Steamboat Creates and the artists worked together to form Riverwalk Collective, which has added several new members to feature 10 regional painters, photographers and a paper sculptor. Steamboat Creates contributed organizational structure and support staff for the collective, according to Steamboat Creates Executive Director Kim Keith.

“We were delighted to accept a generous offer from Kim Keith to move our group into the Depot, which provides a first-rate location in a beautiful historic building,” said Dave Lambeth, a painter in the collective and chair of Steamboat Creates’ Visual Arts Committee.

The collective will debut its art as a team Friday at the Depot Art Center. In addition to wine and hors d’oeuvres, local Celtic band Spilt Pint will be performing for the opening.

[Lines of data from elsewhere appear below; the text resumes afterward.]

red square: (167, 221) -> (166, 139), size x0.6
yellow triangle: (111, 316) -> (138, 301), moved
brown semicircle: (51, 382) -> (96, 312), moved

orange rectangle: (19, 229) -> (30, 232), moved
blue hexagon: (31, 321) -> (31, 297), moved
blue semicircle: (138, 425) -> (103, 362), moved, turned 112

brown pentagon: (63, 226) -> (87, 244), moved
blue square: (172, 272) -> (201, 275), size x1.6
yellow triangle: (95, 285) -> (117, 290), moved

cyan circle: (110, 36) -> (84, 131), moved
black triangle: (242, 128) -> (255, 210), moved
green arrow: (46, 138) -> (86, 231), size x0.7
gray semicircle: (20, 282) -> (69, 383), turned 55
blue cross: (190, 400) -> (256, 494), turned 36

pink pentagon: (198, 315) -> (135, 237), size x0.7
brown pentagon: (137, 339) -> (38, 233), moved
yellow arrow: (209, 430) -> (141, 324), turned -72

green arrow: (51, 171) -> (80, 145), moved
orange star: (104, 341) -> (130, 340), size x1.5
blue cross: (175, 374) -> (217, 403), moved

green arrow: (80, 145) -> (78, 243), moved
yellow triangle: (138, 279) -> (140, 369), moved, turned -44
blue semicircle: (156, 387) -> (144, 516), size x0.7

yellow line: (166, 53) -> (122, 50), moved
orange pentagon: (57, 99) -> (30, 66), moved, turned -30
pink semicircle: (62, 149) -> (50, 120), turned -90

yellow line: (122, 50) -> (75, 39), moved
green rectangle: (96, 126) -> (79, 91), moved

“This is the first time that all of us will be presenting together,” said Marion Kahn, who will be showing abstract and impressionistic paintings. “It’s such a high quality of art that we’re presenting. I’m really excited about it.”

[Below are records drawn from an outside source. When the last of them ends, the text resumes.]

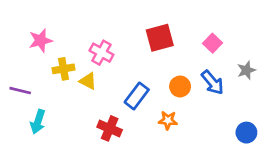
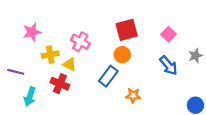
orange circle: (180, 86) -> (122, 55), moved
red cross: (110, 128) -> (60, 84), moved

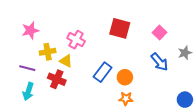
red square: (127, 30) -> (120, 28), turned 30
orange circle: (122, 55) -> (125, 77), moved
purple line: (16, 72) -> (27, 68), moved
orange star: (133, 96) -> (126, 99), moved

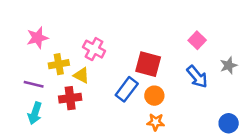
red square: (120, 28) -> (148, 64), moved
red cross: (57, 79) -> (70, 98), turned -30

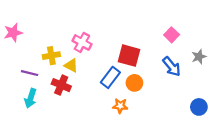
pink star: (37, 38) -> (13, 33), moved
red cross: (70, 98) -> (61, 85), turned 30
orange star: (156, 122) -> (120, 106), moved

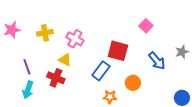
pink square: (172, 35) -> (146, 26), moved
yellow cross: (51, 56) -> (45, 33), moved
purple line: (30, 73) -> (27, 67), turned 56
orange circle: (134, 83) -> (133, 83), moved

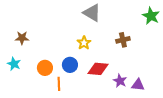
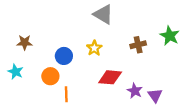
green star: (151, 16) -> (170, 36), moved
blue circle: (70, 65) -> (64, 56), moved
purple triangle: (138, 85) -> (155, 95), turned 48

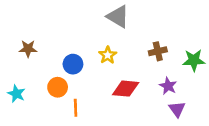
green star: (170, 36) -> (194, 60), moved, turned -30
cyan star: (16, 72) -> (16, 94), moved
purple star: (135, 91) -> (168, 86), moved

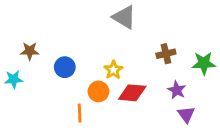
yellow star: (108, 55) -> (113, 70), moved
blue circle: (73, 64) -> (65, 67), moved
orange circle: (58, 87) -> (98, 91), moved
cyan star: (16, 94) -> (13, 79), moved, turned -30

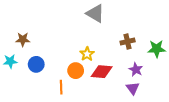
blue circle: (65, 67) -> (36, 64), moved
purple triangle: (186, 114) -> (133, 88), moved

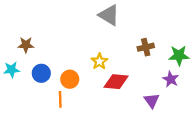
purple star: (136, 70) -> (171, 79), moved
orange circle: (76, 71) -> (70, 79), moved
orange line: (61, 87) -> (60, 99), moved

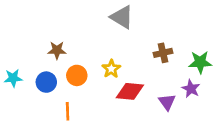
brown star: (26, 45) -> (57, 50), moved
orange circle: (70, 79) -> (77, 75), moved
purple triangle: (152, 101) -> (167, 102), moved

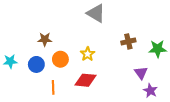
purple star: (191, 89) -> (150, 91), moved
red diamond: (130, 91) -> (85, 80), moved
purple triangle: (167, 102) -> (141, 73), moved

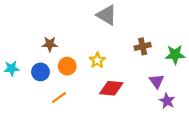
red diamond: (85, 80) -> (111, 88), moved
orange line: (53, 87) -> (59, 97), turned 56

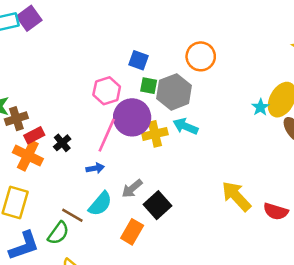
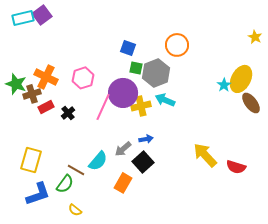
pink hexagon: (107, 91) -> (83, 78), moved
orange cross: (28, 156) -> (46, 77), moved
blue arrow: (95, 168) -> (146, 139), moved

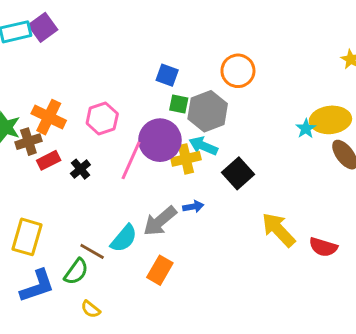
yellow ellipse: (241, 79) -> (330, 120), turned 56
cyan arrow: (165, 100) -> (203, 146), moved
gray arrow: (123, 149) -> (160, 221), size x1.4
black square: (143, 162) -> (238, 173), moved

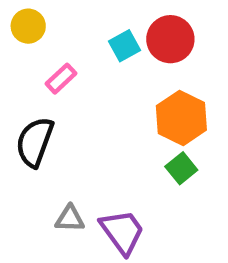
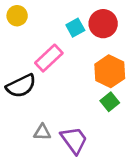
pink rectangle: (61, 79) -> (49, 58), moved, size x1.5
black semicircle: (35, 142) -> (21, 86), turned -136

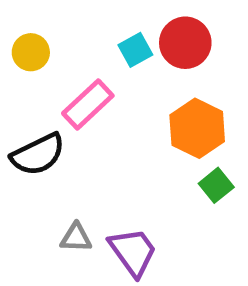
yellow circle: (17, 16) -> (31, 52), moved
green square: (110, 102) -> (216, 185), moved

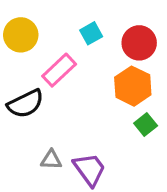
red circle: (185, 43) -> (139, 43), moved
yellow circle: (31, 52) -> (21, 35), size x1.4

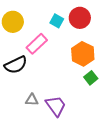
cyan square: (91, 33) -> (57, 21), turned -32
red circle: (139, 43) -> (80, 18), moved

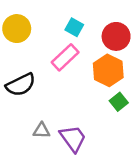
red circle: (80, 18) -> (116, 36), moved
pink rectangle: (37, 44) -> (65, 57), moved

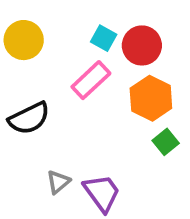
red circle: (116, 36) -> (142, 45), moved
gray triangle: (42, 131) -> (58, 182), turned -42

The art on display ranges from classical to representational to fully abstracted.

“There’s going to be something for everyone,” Kahn said.

“It’s been great to collaborate and talk with other artists as part of the collective,” said John Lanterman, who explores ideas and stories of the real and emerging west through black and white photography. “We’re encouraging each other to explore our art, in whatever medium you’re in. That creative spark in the group is really great.”

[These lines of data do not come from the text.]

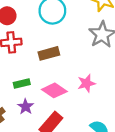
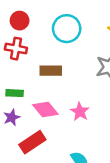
pink star: (86, 83) -> (80, 112), turned 30

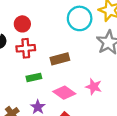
cyan circle: (67, 29) -> (80, 18), moved
green rectangle: (15, 93) -> (34, 77), moved

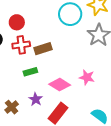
brown rectangle: (60, 59) -> (43, 49), moved

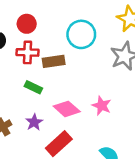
cyan circle: (70, 14) -> (81, 34), moved
green rectangle: (30, 72) -> (33, 87), turned 32

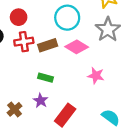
green rectangle: (33, 87) -> (45, 78), moved
pink diamond: (67, 109) -> (77, 47), moved

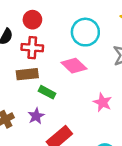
brown rectangle: (48, 45) -> (27, 74), moved
pink diamond: (77, 47) -> (74, 66), moved

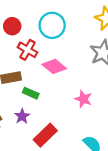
cyan circle: (85, 32) -> (52, 25), moved
red cross: (32, 48) -> (28, 50), moved, turned 30

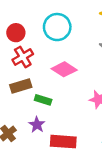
red cross: (28, 50) -> (23, 57), moved, turned 36
red rectangle: (45, 135) -> (63, 142), turned 55

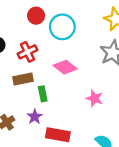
red circle: (16, 33) -> (36, 16), moved
green rectangle: (43, 100) -> (43, 94), turned 56

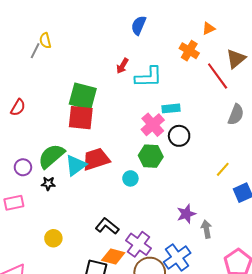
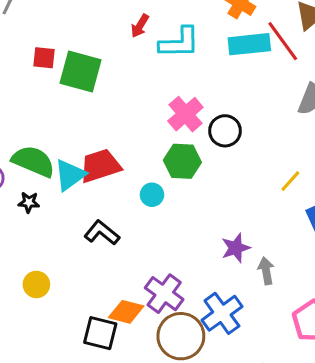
cyan rectangle: (171, 108) -> (249, 44), moved, size x1.5
red square: (81, 118) -> (44, 58), moved, size x0.6
green semicircle: (51, 156) -> (33, 161), turned 64
black L-shape: (107, 226) -> (102, 233), moved

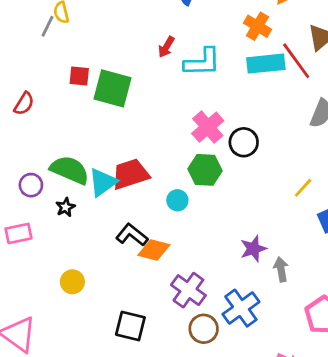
black star: (29, 202) -> (65, 207), turned -30
orange diamond: (126, 312) -> (154, 250), moved
brown circle: (181, 336) -> (204, 329), size x0.7

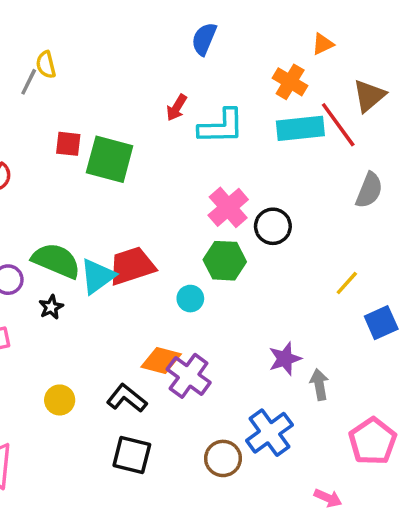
black L-shape: (132, 235) -> (127, 398), moved
purple cross: (188, 290) -> (189, 376), moved

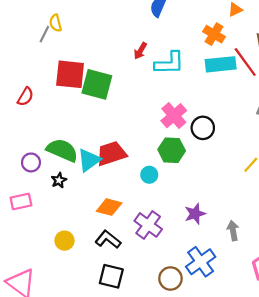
red square: (68, 144) -> (70, 74), size x1.8
purple star: (285, 359) -> (195, 214), moved
orange diamond: (161, 360) -> (109, 207), moved

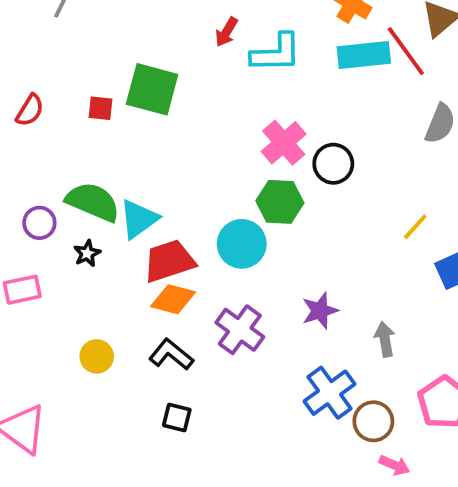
red square: (70, 74) -> (100, 108), moved, size x0.5
red trapezoid: (111, 154) -> (169, 261), moved
cyan circle: (149, 175) -> (242, 244), size x1.6
black square: (111, 276) -> (177, 417), size x0.7
brown circle: (170, 279) -> (373, 421), moved

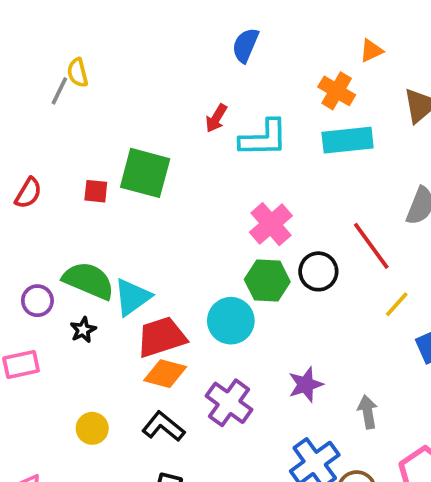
red line: (406, 51) -> (371, 246), moved
black circle: (333, 164) -> (318, 271), moved

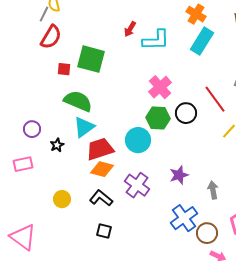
cyan rectangle: (348, 140) -> (202, 41), turned -52
red semicircle: (28, 193) -> (51, 37), moved, size x1.4
green semicircle: (89, 281) -> (78, 101), moved

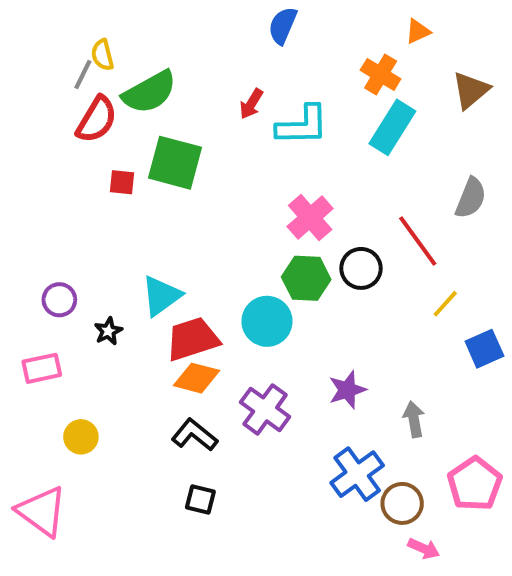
green semicircle: (78, 101) -> (149, 92), moved, turned 128
yellow circle: (62, 199) -> (81, 437), moved

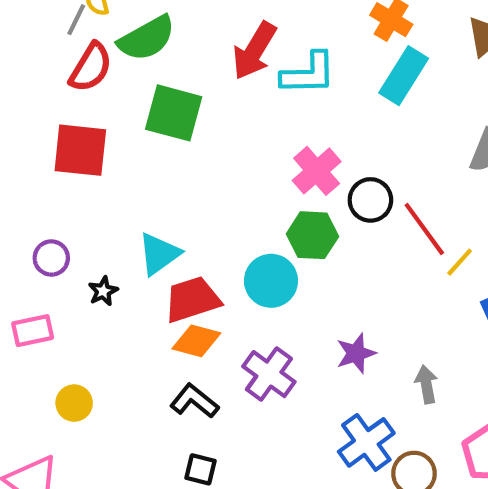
red arrow: (251, 104) -> (254, 51), size x1.8
red square: (122, 182) -> (80, 150), moved, size x2.0
red line: (418, 241) -> (424, 229), moved
black circle: (361, 268) -> (370, 200), moved

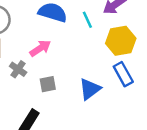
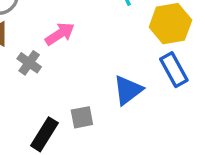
gray square: (48, 84) -> (82, 117), moved

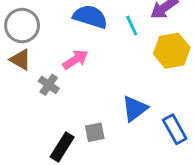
blue rectangle: (174, 70) -> (175, 129), moved

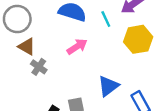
brown triangle: (21, 60) -> (27, 47), moved
pink arrow: (75, 60) -> (77, 47), moved

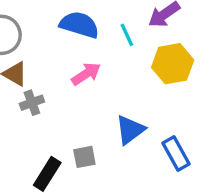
gray cross: (39, 67) -> (32, 103), turned 35

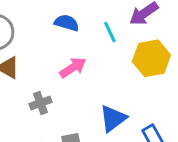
blue semicircle: (79, 25) -> (67, 23), size x0.7
gray cross: (32, 103) -> (40, 103), moved

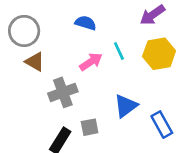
cyan line: (110, 32) -> (119, 51), moved
gray cross: (40, 103) -> (63, 92), size x1.5

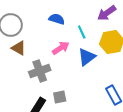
cyan line: (119, 51) -> (82, 32), moved
blue triangle: (126, 106) -> (87, 57), moved

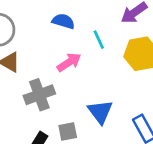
blue triangle: (87, 57) -> (100, 112), moved, turned -30

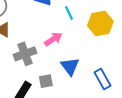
pink arrow: (69, 62) -> (53, 39), moved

Other members of the collective include: Steve Bolander, who paints landscapes of the West; Audrey Bortz, a photographer; Paulina M. Johnson, who sculpts with paper; Anna Lee Lipman, a painter; Al Reiner, a photographer; Marcella Rose, a painter; and Jason Santucci, a photographer.

Riverwalk Collective’s show will be on display in the Depot’s main gallery from March through September, each month exploring new art within a unifying theme.

“I’ve been fortunate to quickly fall in with a group of amazing artists, whose talents equal or surpass what I had seen in my earlier art experiences in the ‘big cities,’” said Lambeth, who has shown his paintings in Atlanta and Mexico.

“The Riverwalk Artist Collective looks forward to welcoming Steamboat friends, neighbors and visitors to our First Friday Artwalk grand opening and to future shows,” Lambeth said.

“We’re grateful for this opportunity,” said Kahn.

“In Out, Up Down 3” by Susan Oehme

Low Country Kitchen and Kimberly Saari present Susan Hover Oehme and featured Oehme Graphics’ artists

Kimberly Saari has been a gallery owner and curator in several local spaces since 2007. On Friday, for the first time in three years, she’ll curate the opening reception of a new show at Low Country Kitchen in its new location at 207 Ninth St.

“I wouldn’t do this show with just anybody, but I love Low’s space and the southern charm,” Saari said. “And for me, food and art always go together hand in hand.”

Upon entering the remodeled 1918 Craftsman-style house that houses Low, viewers will see Oehme’s paintings first. Oehme is a Steamboat-based and master painter and the founder of local fine print publisher Oehme Graphics.

Next, viewers can meander through walls of works by Claire Lieberman, Melissa Meyer and Catherine Shuman Miller.

“The space has all these cool little rooms, which is what interested me in this particular space. It’s a good way to organize the pieces,” Saari said.

Lieberman, Meyer and Miller are all based in New York, and all are nationally known. Each artist traveled to Steamboat to work with Oehme Graphics, and the work on the display for this show was all created locally during those residencies.

“We’re heading into spring, so I wanted to have some really vibrant pieces,” Saari said. “I wanted the whole gallery to feel really fresh.”

All pieces on display will be available for sale, and Saari will donate a portion of the show’s sales to Steamboat Creates.

“I’m all about promoting the arts in the Yampa Valley,” Saari said.